Directions - Output the data in full. Keep every word exact and exclude the pictures.

———

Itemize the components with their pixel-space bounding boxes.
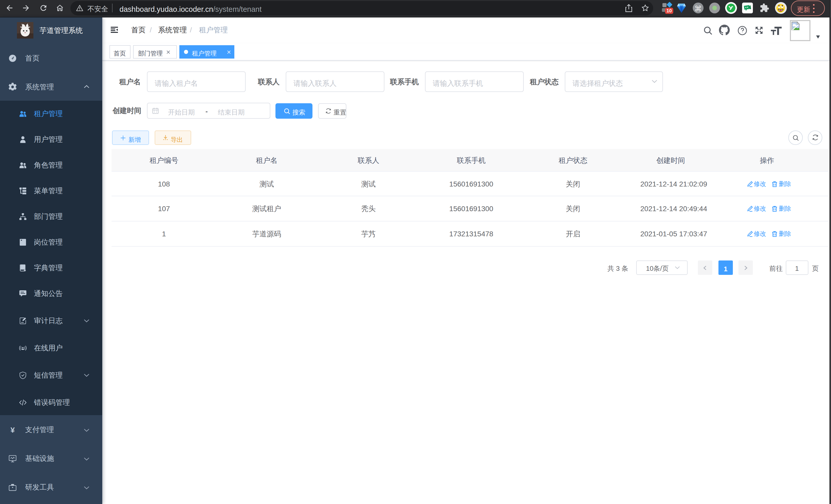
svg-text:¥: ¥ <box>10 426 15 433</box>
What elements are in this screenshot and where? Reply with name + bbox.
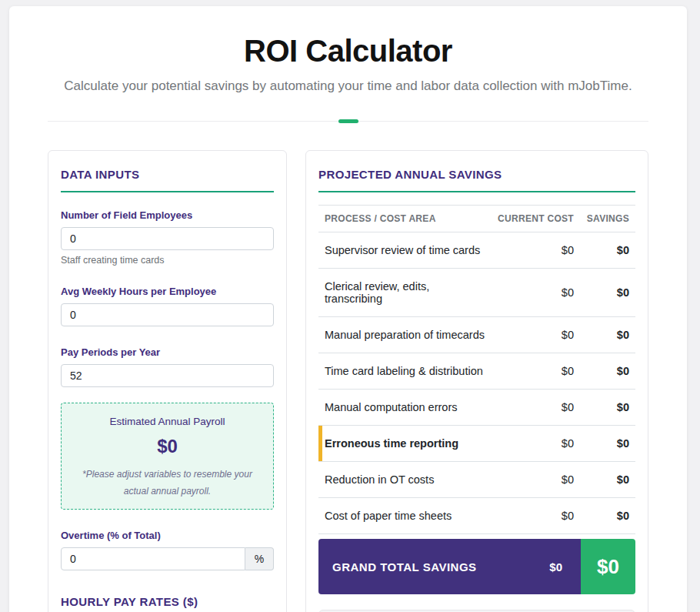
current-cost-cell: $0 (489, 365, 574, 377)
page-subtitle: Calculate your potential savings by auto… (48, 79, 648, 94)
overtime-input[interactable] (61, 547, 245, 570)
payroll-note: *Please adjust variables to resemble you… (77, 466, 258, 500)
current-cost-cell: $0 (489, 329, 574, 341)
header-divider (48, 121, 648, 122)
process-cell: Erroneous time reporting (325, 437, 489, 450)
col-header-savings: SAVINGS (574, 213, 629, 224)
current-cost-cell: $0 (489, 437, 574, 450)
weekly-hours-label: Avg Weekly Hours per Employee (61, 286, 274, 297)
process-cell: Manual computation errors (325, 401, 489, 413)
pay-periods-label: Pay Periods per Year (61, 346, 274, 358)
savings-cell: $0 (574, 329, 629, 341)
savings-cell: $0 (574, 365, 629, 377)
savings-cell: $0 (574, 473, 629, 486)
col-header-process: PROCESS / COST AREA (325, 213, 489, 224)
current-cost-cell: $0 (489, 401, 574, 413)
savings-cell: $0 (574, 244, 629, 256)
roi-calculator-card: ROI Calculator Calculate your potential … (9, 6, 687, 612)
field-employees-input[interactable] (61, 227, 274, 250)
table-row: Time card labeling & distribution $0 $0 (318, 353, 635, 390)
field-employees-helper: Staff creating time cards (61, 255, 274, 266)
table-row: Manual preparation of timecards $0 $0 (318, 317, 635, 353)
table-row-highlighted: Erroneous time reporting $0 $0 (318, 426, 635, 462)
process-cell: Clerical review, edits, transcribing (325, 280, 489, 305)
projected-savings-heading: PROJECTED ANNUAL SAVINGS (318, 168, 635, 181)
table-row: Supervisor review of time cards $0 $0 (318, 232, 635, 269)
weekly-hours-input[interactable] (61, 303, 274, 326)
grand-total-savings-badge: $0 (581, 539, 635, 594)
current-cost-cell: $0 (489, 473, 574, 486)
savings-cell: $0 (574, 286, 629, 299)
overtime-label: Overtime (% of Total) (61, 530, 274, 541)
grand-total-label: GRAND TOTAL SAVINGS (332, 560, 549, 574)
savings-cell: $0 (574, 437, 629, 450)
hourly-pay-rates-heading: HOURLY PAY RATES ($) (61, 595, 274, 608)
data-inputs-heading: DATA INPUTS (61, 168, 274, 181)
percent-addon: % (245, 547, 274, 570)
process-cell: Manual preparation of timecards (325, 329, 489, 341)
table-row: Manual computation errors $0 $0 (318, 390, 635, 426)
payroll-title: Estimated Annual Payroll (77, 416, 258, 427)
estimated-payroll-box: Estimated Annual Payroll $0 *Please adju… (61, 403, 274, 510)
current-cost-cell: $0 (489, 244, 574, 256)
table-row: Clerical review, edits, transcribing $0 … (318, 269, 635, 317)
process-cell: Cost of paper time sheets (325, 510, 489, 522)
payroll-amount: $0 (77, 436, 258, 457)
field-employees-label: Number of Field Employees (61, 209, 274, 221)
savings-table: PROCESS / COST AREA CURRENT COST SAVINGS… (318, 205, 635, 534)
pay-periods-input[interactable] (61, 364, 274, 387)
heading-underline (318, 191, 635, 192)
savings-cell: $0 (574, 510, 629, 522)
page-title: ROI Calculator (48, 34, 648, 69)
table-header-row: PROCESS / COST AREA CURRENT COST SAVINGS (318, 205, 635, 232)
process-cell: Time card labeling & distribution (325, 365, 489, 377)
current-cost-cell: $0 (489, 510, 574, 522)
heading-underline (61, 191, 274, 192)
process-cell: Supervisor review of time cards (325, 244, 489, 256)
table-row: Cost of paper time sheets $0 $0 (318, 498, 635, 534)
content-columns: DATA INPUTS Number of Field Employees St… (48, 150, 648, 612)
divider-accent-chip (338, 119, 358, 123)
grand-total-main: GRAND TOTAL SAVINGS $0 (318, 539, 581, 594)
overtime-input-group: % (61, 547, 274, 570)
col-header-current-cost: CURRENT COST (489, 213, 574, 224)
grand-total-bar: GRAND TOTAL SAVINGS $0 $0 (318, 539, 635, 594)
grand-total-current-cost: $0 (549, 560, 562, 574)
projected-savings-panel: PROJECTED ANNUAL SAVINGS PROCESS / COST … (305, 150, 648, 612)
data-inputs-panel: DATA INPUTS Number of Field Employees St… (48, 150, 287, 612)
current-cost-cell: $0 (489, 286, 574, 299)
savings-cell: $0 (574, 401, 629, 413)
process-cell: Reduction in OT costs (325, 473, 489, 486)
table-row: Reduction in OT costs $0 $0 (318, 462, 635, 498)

———

Problem solution -
Itemize the components with their pixel-space bounding boxes.
svg-text:¥: ¥ <box>10 426 15 433</box>
What elements are in this screenshot and where? Reply with name + bbox.
current-cost-cell: $0 (489, 365, 574, 377)
page-subtitle: Calculate your potential savings by auto… (48, 79, 648, 94)
overtime-input[interactable] (61, 547, 245, 570)
payroll-note: *Please adjust variables to resemble you… (77, 466, 258, 500)
current-cost-cell: $0 (489, 329, 574, 341)
header-divider (48, 121, 648, 122)
process-cell: Erroneous time reporting (325, 437, 489, 450)
col-header-savings: SAVINGS (574, 213, 629, 224)
current-cost-cell: $0 (489, 437, 574, 450)
weekly-hours-label: Avg Weekly Hours per Employee (61, 286, 274, 297)
process-cell: Manual computation errors (325, 401, 489, 413)
pay-periods-label: Pay Periods per Year (61, 346, 274, 358)
savings-cell: $0 (574, 329, 629, 341)
savings-cell: $0 (574, 365, 629, 377)
savings-cell: $0 (574, 473, 629, 486)
col-header-process: PROCESS / COST AREA (325, 213, 489, 224)
current-cost-cell: $0 (489, 401, 574, 413)
savings-cell: $0 (574, 244, 629, 256)
roi-calculator-card: ROI Calculator Calculate your potential … (9, 6, 687, 612)
field-employees-input[interactable] (61, 227, 274, 250)
table-row: Time card labeling & distribution $0 $0 (318, 353, 635, 390)
field-employees-helper: Staff creating time cards (61, 255, 274, 266)
table-row: Manual preparation of timecards $0 $0 (318, 317, 635, 353)
table-row-highlighted: Erroneous time reporting $0 $0 (318, 426, 635, 462)
process-cell: Clerical review, edits, transcribing (325, 280, 489, 305)
projected-savings-heading: PROJECTED ANNUAL SAVINGS (318, 168, 635, 181)
table-row: Supervisor review of time cards $0 $0 (318, 232, 635, 269)
weekly-hours-input[interactable] (61, 303, 274, 326)
grand-total-savings-badge: $0 (581, 539, 635, 594)
current-cost-cell: $0 (489, 473, 574, 486)
savings-cell: $0 (574, 286, 629, 299)
overtime-label: Overtime (% of Total) (61, 530, 274, 541)
grand-total-label: GRAND TOTAL SAVINGS (332, 560, 549, 574)
savings-cell: $0 (574, 437, 629, 450)
hourly-pay-rates-heading: HOURLY PAY RATES ($) (61, 595, 274, 608)
data-inputs-heading: DATA INPUTS (61, 168, 274, 181)
percent-addon: % (245, 547, 274, 570)
process-cell: Manual preparation of timecards (325, 329, 489, 341)
table-row: Manual computation errors $0 $0 (318, 390, 635, 426)
payroll-title: Estimated Annual Payroll (77, 416, 258, 427)
estimated-payroll-box: Estimated Annual Payroll $0 *Please adju… (61, 403, 274, 510)
current-cost-cell: $0 (489, 244, 574, 256)
table-row: Clerical review, edits, transcribing $0 … (318, 269, 635, 317)
process-cell: Cost of paper time sheets (325, 510, 489, 522)
payroll-amount: $0 (77, 436, 258, 457)
field-employees-label: Number of Field Employees (61, 209, 274, 221)
savings-table: PROCESS / COST AREA CURRENT COST SAVINGS… (318, 205, 635, 534)
pay-periods-input[interactable] (61, 364, 274, 387)
heading-underline (318, 191, 635, 192)
savings-cell: $0 (574, 510, 629, 522)
page-title: ROI Calculator (48, 34, 648, 69)
table-header-row: PROCESS / COST AREA CURRENT COST SAVINGS (318, 205, 635, 232)
process-cell: Time card labeling & distribution (325, 365, 489, 377)
current-cost-cell: $0 (489, 510, 574, 522)
heading-underline (61, 191, 274, 192)
process-cell: Supervisor review of time cards (325, 244, 489, 256)
table-row: Cost of paper time sheets $0 $0 (318, 498, 635, 534)
content-columns: DATA INPUTS Number of Field Employees St… (48, 150, 648, 612)
divider-accent-chip (338, 119, 358, 123)
grand-total-main: GRAND TOTAL SAVINGS $0 (318, 539, 581, 594)
overtime-input-group: % (61, 547, 274, 570)
col-header-current-cost: CURRENT COST (489, 213, 574, 224)
grand-total-bar: GRAND TOTAL SAVINGS $0 $0 (318, 539, 635, 594)
grand-total-current-cost: $0 (549, 560, 562, 574)
projected-savings-panel: PROJECTED ANNUAL SAVINGS PROCESS / COST … (305, 150, 648, 612)
data-inputs-panel: DATA INPUTS Number of Field Employees St… (48, 150, 287, 612)
current-cost-cell: $0 (489, 286, 574, 299)
savings-cell: $0 (574, 401, 629, 413)
process-cell: Reduction in OT costs (325, 473, 489, 486)
table-row: Reduction in OT costs $0 $0 (318, 462, 635, 498)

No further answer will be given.